Hi, I assume you have to find differential expression between two cell lines (Cx and Dx groups). Since you need logFC and Pvalue, this R code can work. And you can use obtained matrix (mysample) to calculate FDR of your interest.

mysample <- read.table("./mymatrix.csv", sep=",", header=TRUE)

for(i in 2:nrow(mysample))
{

group1 <- mysample[i,grep('^C',names(mysample))]
group2 <- mysample[i,grep('^D',names(mysample))]

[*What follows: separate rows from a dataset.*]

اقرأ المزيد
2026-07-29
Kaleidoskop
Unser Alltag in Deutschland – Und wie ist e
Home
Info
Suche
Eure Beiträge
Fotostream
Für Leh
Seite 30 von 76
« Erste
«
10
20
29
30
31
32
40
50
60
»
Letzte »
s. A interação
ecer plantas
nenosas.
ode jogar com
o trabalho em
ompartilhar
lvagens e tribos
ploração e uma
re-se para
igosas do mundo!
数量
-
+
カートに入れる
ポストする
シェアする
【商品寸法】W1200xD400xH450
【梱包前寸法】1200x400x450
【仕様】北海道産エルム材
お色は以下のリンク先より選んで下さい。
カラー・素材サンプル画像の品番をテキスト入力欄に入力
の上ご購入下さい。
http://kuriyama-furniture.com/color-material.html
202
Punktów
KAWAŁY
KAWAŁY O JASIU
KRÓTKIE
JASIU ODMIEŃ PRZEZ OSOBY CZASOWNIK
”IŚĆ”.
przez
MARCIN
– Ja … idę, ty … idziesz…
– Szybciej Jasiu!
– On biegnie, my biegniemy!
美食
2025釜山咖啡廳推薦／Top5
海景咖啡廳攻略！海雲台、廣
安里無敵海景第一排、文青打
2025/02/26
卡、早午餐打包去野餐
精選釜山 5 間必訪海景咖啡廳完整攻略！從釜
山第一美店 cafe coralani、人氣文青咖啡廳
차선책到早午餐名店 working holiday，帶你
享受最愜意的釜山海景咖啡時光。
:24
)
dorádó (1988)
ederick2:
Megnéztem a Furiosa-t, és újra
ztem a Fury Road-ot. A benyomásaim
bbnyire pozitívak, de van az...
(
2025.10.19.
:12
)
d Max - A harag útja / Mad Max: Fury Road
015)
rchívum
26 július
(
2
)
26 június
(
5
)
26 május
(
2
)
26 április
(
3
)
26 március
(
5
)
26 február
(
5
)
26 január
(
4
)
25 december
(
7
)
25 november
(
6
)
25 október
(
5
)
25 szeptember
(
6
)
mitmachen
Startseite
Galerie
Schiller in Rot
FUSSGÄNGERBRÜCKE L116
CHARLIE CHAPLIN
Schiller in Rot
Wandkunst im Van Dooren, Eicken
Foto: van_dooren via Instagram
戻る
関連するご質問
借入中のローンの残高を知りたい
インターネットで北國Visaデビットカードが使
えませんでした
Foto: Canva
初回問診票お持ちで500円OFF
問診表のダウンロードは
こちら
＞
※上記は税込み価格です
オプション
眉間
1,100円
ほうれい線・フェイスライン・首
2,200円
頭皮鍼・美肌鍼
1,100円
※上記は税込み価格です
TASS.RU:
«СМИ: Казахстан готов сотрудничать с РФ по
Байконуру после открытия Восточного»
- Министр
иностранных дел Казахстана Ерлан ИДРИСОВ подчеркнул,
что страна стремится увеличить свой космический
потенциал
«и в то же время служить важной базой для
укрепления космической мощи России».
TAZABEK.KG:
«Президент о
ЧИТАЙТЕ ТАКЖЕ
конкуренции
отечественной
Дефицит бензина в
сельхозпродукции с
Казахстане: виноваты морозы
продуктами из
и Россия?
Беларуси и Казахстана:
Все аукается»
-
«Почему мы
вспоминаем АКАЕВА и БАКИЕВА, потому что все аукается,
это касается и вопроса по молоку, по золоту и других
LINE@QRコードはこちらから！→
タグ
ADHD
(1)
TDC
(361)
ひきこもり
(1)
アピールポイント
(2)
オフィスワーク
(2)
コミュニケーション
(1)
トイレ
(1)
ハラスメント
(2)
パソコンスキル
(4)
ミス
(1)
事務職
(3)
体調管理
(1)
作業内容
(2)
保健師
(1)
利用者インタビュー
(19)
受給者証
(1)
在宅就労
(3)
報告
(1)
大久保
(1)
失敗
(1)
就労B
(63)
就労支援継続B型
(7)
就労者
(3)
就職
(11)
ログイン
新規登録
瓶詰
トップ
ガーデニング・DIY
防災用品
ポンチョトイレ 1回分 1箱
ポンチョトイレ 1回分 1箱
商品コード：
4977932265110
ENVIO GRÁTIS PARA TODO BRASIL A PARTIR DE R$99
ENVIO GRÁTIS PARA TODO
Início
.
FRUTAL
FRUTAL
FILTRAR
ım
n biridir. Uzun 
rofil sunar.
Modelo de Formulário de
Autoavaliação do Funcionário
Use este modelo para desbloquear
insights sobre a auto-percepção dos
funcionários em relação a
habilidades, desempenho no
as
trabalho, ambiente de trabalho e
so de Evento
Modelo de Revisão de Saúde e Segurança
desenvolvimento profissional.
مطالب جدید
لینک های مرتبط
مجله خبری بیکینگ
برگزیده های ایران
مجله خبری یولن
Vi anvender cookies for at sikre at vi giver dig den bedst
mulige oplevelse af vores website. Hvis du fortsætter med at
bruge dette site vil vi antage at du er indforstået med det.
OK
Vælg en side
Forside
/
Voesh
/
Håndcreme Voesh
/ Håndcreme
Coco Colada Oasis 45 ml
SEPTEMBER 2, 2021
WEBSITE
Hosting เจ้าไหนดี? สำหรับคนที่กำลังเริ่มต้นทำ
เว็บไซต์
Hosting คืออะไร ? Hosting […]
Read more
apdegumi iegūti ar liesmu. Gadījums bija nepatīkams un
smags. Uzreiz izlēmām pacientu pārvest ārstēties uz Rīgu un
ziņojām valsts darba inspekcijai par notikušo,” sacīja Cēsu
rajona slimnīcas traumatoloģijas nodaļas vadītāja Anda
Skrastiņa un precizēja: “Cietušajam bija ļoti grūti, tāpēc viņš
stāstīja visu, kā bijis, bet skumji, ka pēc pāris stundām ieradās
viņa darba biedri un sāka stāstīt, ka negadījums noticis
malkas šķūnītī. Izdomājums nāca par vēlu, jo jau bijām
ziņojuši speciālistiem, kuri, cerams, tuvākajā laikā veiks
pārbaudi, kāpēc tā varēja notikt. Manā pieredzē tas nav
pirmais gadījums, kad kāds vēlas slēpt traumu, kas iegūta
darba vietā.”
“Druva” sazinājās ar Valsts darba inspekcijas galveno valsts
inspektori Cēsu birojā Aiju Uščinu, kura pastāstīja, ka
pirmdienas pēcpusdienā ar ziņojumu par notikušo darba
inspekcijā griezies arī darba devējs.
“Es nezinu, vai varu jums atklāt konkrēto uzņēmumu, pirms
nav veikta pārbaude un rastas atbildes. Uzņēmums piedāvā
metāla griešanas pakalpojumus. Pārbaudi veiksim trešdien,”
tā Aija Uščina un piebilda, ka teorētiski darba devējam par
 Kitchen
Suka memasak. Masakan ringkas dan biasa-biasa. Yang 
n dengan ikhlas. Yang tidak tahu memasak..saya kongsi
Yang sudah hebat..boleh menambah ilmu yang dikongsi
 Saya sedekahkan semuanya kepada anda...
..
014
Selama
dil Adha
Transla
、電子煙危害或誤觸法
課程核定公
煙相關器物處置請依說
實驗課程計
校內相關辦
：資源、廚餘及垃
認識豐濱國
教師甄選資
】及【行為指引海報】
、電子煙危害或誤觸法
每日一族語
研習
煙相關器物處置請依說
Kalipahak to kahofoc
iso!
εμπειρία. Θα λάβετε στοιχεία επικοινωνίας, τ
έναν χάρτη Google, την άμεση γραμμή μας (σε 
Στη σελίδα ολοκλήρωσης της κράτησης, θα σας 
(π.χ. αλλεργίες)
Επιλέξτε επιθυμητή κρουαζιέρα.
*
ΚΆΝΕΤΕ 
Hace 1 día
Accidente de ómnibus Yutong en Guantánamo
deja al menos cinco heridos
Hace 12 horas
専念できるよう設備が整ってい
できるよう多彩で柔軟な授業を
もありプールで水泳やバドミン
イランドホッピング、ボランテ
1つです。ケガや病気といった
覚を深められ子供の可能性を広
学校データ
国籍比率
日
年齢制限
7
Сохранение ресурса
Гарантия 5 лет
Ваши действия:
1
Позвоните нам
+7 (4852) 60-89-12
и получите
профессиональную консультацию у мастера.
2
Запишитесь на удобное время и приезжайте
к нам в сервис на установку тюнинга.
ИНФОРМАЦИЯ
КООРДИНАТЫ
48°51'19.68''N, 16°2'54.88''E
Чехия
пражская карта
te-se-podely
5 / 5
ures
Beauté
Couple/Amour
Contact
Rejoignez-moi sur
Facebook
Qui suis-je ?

group1_avg <- sum(group1)/length(group1)
group2_avg <- sum(group2)/length(group2)

mysample[i, "C_avg"] <- group1_avg
mysample[i, "D_avg"] <- group2_avg

logfc <- abs(log2(group1_avg/group2_avg))


mysample[i, "LogFC"] <-  logfc


temp_data1 <- data.frame(values=c(group1,group2),vars = rep(c("C","D"), times = c(length(group1),length(group2))))
vars1 = c(rep(c("C","D"), times = c(length(group1),length(group2))))
values1=c(t(group1),t(group2))

x <- t.test(values1 ~ vars1, data = temp_data1)
pv <- c(x$p.value)

y <- wilcox.test(values1 ~ vars1, data = temp_data1)

wilcox <- c(y$p.value)

mysample[i, "TTEST"] <-  pv
mysample[i, "WilcoxTest"] <-  wilcox


}

write.table(mysample,"diffExp_res_TPM.txt", sep="\t", quote=FALSE, row.name=FALSE)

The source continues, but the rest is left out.